Yes, but: Emissions need to fall sharply to get on pace with Paris Agreement targets, and there's no evidence that this is on the horizon yet.

  • Birol said governments need to accelerate low-carbon power growth.

Full report... Birol Twitter thread... Reuters coverage

4. The EV revolution needs equitable charging

Illustration of a EV charger in a car

Illustration: Sarah Grillo/Axios

The EV movement is growing nationwide, but people who live in apartments, low-income neighborhoods, and rural areas without easy charging access could get left behind, Axios' Joann Muller reports.

Why it matters: If the benefits of cleaner transportation — better air quality, less noise, lower energy costs — don't flow equitably to all Americans, EV adoption is likely to stall.
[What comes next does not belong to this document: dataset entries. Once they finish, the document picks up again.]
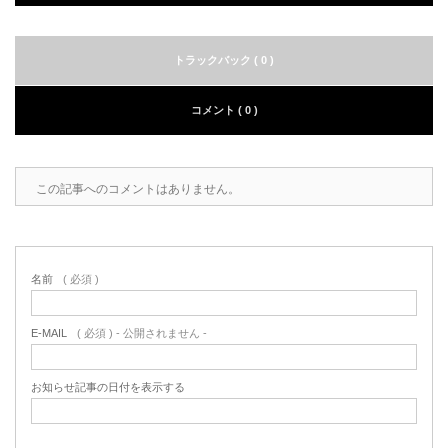
トラックバック ( 0 )
コメント ( 0 )
この記事へのコメントはありません。
名前
( 必須 )
E-MAIL
( 必須 ) - 公開されません -
お知らせ記事の日付を表示する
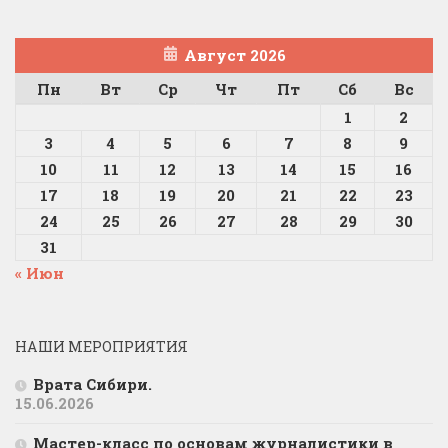
Август 2026
Пн
Вт
Ср
Чт
Пт
Сб
Вс
1
2
3
4
5
6
7
8
9
10
11
12
13
14
15
16
17
18
19
20
21
22
23
24
25
26
27
28
29
30
31
« Июн
НАШИ МЕРОПРИЯТИЯ
Врата Сибири.
15.06.2026
Мастер-класс по основам журналистики в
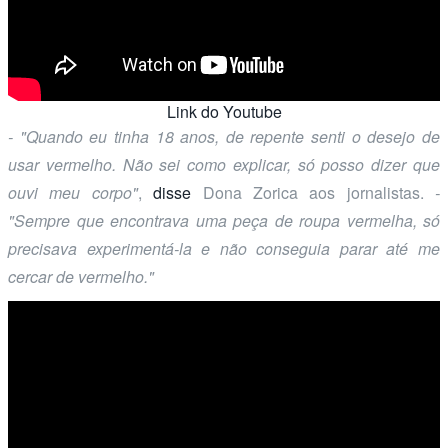
Link do Youtube
- "Quando eu tinha 18 anos, de repente senti o desejo de
usar vermelho. Não sei como explicar, só posso dizer que
ouvi meu corpo"
,
disse
Dona Zorica aos jornalistas.
-
"Sempre que encontrava uma peça de roupa vermelha, só
precisava experimentá-la e não conseguia parar até me
cercar de vermelho."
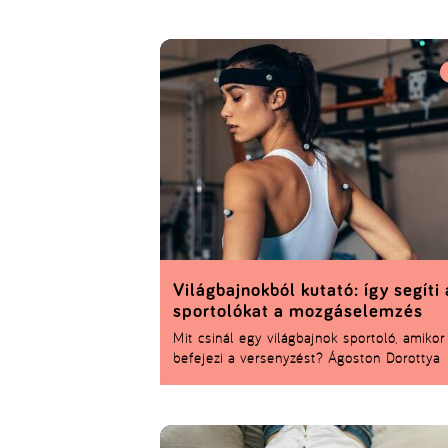
nyitott edzések, közösségi programok, sőt
olyan MEFOB-ok is, ahová utólag is be leh
csatlakozni. És ha most nem is lépsz pályá
szurkolni a saját egyetemnek akkor is megé
Világbajnokból kutató: így segíti 
sportolókat a mozgáselemzés
Mit csinál egy világbajnok sportoló, amikor
befejezi a versenyzést? Ágoston Dorottya
például nemcsak új irányt talált, de ma má
segít másokon. A korábbi junior világbajno
fitneszversenyző ma a BME-n kutat, és
élsportolók teljesítményét elemzi egy prof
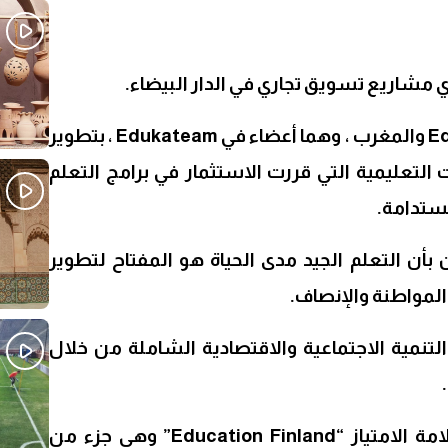
تقوم شركتا Edukaskills Finland والمغرب ، وهما أعضاء في Edukateam ، بتطوير
التعليمية التي قررت الاستثمار في برامج التعلم
لمستدامة.
حن مقتنعون بأن التعلم الجيد مدى الحياة هو المفتاح لتطوير
المواطنة والإنصاف.
نمية الاجتماعية والاقتصادية الشاملة من خلال
تحمل Edukaskills Finland علامة الامتياز “Education Finland” وهي جزء من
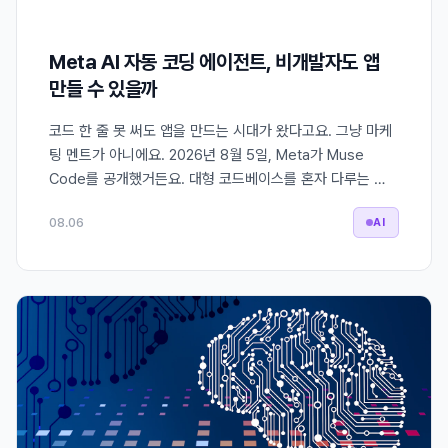
Meta AI 자동 코딩 에이전트, 비개발자도 앱
만들 수 있을까
코드 한 줄 못 써도 앱을 만드는 시대가 왔다고요. 그냥 마케
팅 멘트가 아니에요. 2026년 8월 5일, Meta가 Muse
Code를 공개했거든요. 대형 코드베이스를 혼자 다루는 …
08.06
AI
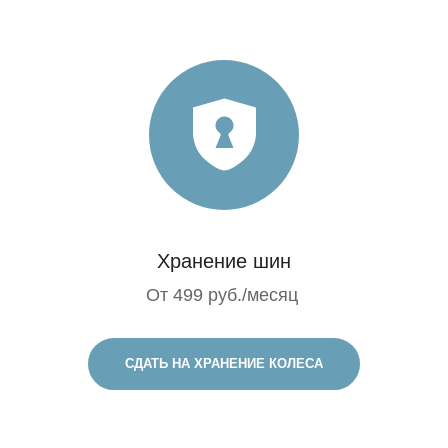
Хранение шин
От 499 руб./месяц
СДАТЬ НА ХРАНЕНИЕ КОЛЕСА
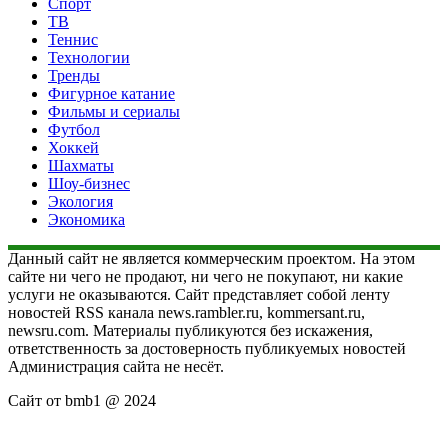
Спорт
ТВ
Теннис
Технологии
Тренды
Фигурное катание
Фильмы и сериалы
Футбол
Хоккей
Шахматы
Шоу-бизнес
Экология
Экономика
Данный сайт не является коммерческим проектом. На этом
сайте ни чего не продают, ни чего не покупают, ни какие
услуги не оказываются. Сайт представляет собой ленту
новостей RSS канала news.rambler.ru, kommersant.ru,
newsru.com. Материалы публикуются без искажения,
ответственность за достоверность публикуемых новостей
Администрация сайта не несёт.
Сайт от bmb1 @ 2024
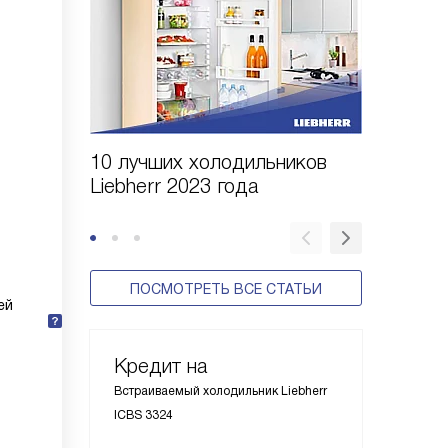
10 лучших холодильников
10 шаго
Liebherr 2023 года
холодил
ПОСМОТРЕТЬ ВСЕ СТАТЬИ
ей
Кредит на
Встраиваемый холодильник Liebherr
ICBS 3324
The big picture: With most EVs priced like luxury cars, early adopters have typically been wealthy people who live in single-family homes where it's relatively easy to install a home charger.

  • But when more affordable cars, such as GM's $30,000 plug-in Chevrolet Equinox, hit the market in 2024, access to public charging will become more important — especially for those who don't have a private garage or driveway.

What we're watching: The federal government aims to spur more investment in public charging with $7.5 billion allocated over five years under the 2021 infrastructure law.

  • But installing more public chargers doesn't fully address inequity issues because it's more expensive to charge at a public station than at home.

Full story

5. Fake meat's real problems

Illustration of a burger patty on a flat top grill with grill marks in the shape of the Western hemisphere

Illustration: Sarah Grillo/Axios

Customers and investors alike are sticking a fork in fake meat, Axios' Megan Hernbroth reports.

Why it matters: Eating plant-based meats is one of the easiest ways for Americans to reduce their overall carbon footprint.

  • But after years of hype, the tide is turning against the first generation of plant-based protein makers.

The big picture: Impossible Foods and Beyond Meat captured headlines — and plenty of legitimate interest from consumers — with their plant-based burgers.

  • Both companies' products were a hit. They were so popular that fast food giant Burger King noticed and added an Impossible Whopper to its menu.
  • Impossible and Beyond started looking at other types of meat they could replace, and expanded their range of offerings.

Yes, but: The sector's fortunes appear to be waning, with prominent industry names facing headwinds.

  • Impossible Foods plans to lay off roughly 20% of its workforce, per a Bloomberg report.
  • Impossible's primary competitor, Beyond Meat, also cut roughly 20% of its workers, and lost several executives, amid its own stock slump.